• EXERCISE DIRECTIONS:
In the listing below, every line with the word "Experience" needs to be copied.

• GIVEN INFORMATION:
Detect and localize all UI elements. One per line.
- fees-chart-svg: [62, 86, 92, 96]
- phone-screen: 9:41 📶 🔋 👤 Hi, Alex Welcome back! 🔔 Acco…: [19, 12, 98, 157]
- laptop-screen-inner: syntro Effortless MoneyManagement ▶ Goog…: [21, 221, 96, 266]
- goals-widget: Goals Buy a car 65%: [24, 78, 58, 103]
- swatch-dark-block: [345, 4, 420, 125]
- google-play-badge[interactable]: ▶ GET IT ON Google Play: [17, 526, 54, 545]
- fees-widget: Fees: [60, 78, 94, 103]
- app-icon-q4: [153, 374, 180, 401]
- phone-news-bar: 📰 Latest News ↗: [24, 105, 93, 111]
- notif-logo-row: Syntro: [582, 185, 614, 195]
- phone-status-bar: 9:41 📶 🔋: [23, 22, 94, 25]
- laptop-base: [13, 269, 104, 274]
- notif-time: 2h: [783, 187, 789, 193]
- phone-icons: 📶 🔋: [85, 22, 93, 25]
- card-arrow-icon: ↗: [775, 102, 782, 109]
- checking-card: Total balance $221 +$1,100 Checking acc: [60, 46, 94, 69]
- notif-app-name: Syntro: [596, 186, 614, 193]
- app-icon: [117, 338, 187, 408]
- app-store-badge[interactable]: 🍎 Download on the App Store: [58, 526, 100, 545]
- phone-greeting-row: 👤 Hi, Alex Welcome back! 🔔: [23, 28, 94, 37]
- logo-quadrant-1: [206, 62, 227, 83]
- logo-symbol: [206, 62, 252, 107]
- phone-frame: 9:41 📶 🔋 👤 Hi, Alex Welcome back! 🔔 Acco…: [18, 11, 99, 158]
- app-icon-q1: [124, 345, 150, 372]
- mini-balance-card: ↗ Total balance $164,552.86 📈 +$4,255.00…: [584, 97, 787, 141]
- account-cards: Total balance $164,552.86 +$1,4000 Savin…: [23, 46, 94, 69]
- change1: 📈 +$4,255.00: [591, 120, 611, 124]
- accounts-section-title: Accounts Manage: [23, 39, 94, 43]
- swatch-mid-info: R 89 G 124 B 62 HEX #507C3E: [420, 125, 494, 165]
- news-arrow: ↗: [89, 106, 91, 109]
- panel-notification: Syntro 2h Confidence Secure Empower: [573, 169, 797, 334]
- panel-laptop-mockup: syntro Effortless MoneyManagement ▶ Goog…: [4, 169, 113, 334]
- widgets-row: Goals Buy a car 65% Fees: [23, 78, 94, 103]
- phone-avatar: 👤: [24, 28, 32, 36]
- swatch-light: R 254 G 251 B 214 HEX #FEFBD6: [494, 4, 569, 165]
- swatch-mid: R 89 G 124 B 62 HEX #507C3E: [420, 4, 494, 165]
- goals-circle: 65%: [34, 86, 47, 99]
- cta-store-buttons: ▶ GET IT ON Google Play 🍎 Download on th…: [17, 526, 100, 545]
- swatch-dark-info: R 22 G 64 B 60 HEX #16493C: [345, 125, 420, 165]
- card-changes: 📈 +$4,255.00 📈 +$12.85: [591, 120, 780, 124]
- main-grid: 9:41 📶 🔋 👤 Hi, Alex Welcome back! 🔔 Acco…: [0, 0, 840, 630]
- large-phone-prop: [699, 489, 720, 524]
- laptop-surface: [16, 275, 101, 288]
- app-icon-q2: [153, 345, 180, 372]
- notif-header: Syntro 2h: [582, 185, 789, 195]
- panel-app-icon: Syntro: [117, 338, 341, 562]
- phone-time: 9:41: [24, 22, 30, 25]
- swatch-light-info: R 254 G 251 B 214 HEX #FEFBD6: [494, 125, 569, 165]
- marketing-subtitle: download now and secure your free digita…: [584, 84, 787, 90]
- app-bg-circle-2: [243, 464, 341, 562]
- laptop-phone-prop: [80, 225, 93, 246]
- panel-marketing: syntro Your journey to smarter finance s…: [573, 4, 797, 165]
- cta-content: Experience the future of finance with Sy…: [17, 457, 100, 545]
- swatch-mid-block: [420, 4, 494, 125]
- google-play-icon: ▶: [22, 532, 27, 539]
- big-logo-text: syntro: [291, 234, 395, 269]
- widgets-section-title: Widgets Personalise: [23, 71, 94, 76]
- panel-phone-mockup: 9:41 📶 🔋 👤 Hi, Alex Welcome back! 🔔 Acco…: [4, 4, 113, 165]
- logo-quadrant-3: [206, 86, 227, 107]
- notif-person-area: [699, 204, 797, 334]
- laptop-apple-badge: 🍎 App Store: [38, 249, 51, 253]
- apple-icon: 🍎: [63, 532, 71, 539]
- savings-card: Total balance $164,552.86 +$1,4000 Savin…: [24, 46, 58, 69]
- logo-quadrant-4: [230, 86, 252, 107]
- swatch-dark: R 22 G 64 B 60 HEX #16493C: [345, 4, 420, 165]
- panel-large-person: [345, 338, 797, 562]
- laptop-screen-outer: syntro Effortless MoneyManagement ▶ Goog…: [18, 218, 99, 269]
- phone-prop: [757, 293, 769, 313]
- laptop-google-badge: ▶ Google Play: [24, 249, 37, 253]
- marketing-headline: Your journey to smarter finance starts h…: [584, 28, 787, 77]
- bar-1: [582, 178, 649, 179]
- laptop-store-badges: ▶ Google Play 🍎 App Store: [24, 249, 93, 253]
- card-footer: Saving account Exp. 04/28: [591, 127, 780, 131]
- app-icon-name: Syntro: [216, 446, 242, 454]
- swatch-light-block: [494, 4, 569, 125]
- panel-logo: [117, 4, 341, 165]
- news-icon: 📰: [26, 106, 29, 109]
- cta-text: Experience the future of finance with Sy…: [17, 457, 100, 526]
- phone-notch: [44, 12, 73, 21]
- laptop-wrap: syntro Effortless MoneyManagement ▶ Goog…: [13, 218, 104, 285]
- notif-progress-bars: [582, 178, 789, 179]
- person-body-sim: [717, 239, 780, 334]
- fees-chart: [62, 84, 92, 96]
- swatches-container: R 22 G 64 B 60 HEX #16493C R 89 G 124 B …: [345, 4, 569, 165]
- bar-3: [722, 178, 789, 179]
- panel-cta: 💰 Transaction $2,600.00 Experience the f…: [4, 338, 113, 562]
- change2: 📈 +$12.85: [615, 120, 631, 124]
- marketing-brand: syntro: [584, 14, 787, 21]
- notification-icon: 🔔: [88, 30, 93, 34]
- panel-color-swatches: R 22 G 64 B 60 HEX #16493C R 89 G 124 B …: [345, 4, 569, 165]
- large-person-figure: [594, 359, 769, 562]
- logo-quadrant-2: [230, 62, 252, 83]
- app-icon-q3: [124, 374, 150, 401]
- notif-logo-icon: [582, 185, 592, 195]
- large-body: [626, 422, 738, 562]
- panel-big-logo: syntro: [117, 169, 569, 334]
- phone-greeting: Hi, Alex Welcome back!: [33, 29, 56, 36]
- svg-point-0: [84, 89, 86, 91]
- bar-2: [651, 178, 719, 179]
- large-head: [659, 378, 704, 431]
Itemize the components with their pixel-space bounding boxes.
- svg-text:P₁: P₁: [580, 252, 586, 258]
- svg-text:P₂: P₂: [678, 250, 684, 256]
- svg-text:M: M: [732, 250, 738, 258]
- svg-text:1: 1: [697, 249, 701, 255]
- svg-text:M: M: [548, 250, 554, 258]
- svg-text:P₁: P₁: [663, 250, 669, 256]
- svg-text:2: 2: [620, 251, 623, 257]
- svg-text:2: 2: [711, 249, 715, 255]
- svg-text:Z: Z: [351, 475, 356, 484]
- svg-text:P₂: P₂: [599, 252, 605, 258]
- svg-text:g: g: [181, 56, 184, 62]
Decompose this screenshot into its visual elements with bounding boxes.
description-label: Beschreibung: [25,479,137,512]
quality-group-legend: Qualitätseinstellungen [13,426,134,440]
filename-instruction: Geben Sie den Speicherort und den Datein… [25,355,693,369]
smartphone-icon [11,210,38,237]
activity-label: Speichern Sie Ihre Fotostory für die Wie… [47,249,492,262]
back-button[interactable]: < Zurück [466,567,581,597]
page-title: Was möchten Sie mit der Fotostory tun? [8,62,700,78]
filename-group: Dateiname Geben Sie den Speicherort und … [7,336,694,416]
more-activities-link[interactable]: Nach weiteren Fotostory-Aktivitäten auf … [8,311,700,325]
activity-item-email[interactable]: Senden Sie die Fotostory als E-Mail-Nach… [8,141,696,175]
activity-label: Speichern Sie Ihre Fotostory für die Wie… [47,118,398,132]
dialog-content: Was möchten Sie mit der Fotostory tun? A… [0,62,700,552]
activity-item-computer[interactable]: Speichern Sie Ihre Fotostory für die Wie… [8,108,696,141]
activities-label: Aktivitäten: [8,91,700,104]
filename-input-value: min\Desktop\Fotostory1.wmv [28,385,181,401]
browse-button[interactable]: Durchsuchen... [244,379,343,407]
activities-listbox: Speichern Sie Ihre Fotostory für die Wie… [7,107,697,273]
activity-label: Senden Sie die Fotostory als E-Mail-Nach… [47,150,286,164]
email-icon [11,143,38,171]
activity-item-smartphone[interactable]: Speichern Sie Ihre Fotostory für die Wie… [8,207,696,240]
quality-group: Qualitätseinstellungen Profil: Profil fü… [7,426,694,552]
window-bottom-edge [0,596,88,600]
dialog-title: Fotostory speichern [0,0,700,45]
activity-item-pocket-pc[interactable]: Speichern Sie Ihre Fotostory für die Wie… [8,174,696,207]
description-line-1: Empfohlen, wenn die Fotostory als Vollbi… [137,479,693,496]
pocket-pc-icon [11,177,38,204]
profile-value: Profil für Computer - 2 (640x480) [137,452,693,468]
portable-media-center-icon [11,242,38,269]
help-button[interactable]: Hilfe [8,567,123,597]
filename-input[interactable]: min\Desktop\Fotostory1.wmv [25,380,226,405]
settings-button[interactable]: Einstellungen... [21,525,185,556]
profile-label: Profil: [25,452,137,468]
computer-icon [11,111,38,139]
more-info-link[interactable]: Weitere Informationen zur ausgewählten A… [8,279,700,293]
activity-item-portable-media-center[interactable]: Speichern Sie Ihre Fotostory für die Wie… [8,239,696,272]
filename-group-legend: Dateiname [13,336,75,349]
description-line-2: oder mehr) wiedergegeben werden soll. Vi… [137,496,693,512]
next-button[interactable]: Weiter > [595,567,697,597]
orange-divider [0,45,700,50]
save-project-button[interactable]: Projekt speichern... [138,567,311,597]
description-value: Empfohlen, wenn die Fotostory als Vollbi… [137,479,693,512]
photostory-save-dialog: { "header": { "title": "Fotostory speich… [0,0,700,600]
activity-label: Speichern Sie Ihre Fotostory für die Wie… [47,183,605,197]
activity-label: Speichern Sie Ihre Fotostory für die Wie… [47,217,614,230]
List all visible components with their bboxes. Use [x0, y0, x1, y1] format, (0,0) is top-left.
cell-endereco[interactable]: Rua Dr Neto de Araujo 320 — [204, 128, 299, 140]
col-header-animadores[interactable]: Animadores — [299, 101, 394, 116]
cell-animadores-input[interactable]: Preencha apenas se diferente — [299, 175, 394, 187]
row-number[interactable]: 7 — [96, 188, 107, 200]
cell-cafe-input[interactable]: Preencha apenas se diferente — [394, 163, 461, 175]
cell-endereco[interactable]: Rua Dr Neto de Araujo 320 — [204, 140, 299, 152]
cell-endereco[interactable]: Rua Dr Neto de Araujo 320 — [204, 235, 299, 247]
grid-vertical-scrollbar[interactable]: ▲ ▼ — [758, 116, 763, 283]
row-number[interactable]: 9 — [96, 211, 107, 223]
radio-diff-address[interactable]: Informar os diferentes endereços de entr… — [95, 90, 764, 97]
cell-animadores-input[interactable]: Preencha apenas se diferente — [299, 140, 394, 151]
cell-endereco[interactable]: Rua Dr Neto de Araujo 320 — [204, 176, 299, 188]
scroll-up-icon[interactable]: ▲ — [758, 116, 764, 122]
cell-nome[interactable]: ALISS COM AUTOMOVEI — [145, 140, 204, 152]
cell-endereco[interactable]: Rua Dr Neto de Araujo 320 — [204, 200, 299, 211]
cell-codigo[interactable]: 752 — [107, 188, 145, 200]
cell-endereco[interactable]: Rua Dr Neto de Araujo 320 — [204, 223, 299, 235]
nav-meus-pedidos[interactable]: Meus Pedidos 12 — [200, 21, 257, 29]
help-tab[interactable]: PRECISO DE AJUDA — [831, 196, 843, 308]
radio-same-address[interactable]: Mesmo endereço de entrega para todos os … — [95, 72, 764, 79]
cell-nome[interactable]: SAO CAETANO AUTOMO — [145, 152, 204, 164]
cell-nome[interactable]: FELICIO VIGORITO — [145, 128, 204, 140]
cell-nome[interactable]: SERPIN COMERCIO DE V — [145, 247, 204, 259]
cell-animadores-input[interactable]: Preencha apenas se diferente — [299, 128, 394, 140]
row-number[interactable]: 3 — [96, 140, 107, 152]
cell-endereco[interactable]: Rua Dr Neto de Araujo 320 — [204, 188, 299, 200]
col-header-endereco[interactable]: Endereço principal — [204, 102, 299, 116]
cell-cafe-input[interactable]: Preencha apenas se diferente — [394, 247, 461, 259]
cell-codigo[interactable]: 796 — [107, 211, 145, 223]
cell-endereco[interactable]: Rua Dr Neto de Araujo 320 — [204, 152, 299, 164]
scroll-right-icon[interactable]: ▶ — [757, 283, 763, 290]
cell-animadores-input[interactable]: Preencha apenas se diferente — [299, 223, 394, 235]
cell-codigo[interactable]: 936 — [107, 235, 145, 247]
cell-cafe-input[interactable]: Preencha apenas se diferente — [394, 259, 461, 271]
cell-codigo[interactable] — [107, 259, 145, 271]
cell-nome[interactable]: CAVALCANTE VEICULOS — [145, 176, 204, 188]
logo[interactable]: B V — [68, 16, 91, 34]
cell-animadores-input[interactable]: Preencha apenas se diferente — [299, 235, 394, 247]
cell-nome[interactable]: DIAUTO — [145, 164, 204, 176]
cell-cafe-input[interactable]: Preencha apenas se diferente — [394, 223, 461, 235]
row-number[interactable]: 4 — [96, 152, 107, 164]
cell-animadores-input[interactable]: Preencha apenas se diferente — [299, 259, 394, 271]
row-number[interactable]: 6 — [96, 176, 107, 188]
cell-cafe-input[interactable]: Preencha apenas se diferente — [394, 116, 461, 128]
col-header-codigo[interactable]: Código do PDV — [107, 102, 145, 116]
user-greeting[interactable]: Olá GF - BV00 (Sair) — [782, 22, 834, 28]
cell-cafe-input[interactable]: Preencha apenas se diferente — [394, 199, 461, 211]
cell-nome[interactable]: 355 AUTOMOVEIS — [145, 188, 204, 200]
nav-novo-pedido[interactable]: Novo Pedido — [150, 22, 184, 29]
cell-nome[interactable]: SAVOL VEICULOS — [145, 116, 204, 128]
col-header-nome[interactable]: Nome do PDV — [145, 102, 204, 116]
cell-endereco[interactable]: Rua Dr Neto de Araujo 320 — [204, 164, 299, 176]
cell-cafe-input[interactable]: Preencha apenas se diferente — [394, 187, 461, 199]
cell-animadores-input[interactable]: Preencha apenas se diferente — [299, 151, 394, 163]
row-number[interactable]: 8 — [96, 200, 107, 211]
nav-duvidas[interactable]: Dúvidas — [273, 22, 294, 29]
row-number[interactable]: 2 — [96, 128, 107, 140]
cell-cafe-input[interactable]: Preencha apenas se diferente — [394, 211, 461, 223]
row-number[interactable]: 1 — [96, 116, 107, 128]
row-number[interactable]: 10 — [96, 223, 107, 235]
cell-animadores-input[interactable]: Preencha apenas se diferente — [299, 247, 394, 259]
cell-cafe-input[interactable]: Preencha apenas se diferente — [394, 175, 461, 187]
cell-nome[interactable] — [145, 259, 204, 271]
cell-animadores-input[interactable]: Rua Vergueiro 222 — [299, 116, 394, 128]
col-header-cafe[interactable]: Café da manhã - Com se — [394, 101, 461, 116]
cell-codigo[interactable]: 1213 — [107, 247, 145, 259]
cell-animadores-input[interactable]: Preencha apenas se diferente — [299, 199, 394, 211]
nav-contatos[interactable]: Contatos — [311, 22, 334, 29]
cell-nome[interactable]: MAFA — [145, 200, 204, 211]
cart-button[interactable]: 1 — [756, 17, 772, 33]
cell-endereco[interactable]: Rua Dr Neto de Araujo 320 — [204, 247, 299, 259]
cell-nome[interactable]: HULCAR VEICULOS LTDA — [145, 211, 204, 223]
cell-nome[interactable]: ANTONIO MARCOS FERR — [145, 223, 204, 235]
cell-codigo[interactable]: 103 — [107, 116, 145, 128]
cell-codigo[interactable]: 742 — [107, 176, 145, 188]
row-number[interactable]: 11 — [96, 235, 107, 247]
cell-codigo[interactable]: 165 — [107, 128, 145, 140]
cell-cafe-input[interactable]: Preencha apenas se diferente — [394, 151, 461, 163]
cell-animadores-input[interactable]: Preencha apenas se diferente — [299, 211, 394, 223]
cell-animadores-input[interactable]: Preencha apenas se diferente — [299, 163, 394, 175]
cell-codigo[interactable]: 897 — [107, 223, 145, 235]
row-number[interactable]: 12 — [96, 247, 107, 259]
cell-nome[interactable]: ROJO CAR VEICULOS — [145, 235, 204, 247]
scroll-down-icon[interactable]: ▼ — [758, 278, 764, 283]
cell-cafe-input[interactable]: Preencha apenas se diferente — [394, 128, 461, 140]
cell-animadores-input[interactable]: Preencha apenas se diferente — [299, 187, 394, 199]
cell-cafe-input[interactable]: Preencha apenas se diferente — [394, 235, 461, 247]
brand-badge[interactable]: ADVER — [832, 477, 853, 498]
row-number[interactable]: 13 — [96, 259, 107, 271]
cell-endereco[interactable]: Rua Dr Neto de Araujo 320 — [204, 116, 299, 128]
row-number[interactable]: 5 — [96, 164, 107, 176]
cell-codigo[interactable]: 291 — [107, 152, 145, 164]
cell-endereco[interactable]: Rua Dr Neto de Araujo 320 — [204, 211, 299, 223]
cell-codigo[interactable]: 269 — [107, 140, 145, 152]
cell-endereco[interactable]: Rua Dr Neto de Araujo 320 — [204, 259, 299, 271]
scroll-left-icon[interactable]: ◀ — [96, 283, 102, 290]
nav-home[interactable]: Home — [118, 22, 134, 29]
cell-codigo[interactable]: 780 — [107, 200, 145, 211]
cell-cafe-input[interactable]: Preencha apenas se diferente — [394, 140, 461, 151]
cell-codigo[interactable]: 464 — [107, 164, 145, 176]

• ANSWER FOR THE TASK:
- cta-content: Experience the future of finance with Sy…: [17, 457, 100, 545]
- cta-text: Experience the future of finance with Sy…: [17, 457, 100, 526]
- panel-cta: 💰 Transaction $2,600.00 Experience the f…: [4, 338, 113, 562]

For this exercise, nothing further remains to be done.